### Records for the task:
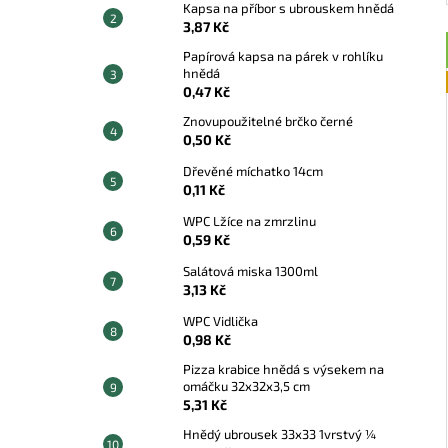
Kapsa na příbor s ubrouskem hnědá
3,87 Kč
Papírová kapsa na párek v rohlíku
hnědá
0,47 Kč
Znovupoužitelné brčko černé
0,50 Kč
Dřevěné míchatko 14cm
0,11 Kč
WPC Lžíce na zmrzlinu
0,59 Kč
Salátová miska 1300ml
3,13 Kč
WPC Vidlička
0,98 Kč
Pizza krabice hnědá s výsekem na
omáčku 32x32x3,5 cm
5,31 Kč
Hnědý ubrousek 33x33 1vrstvý ¼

### Task item:
For the string "hnědá", count the matching lines in the listing and give that number by itself.

### Answer section:
3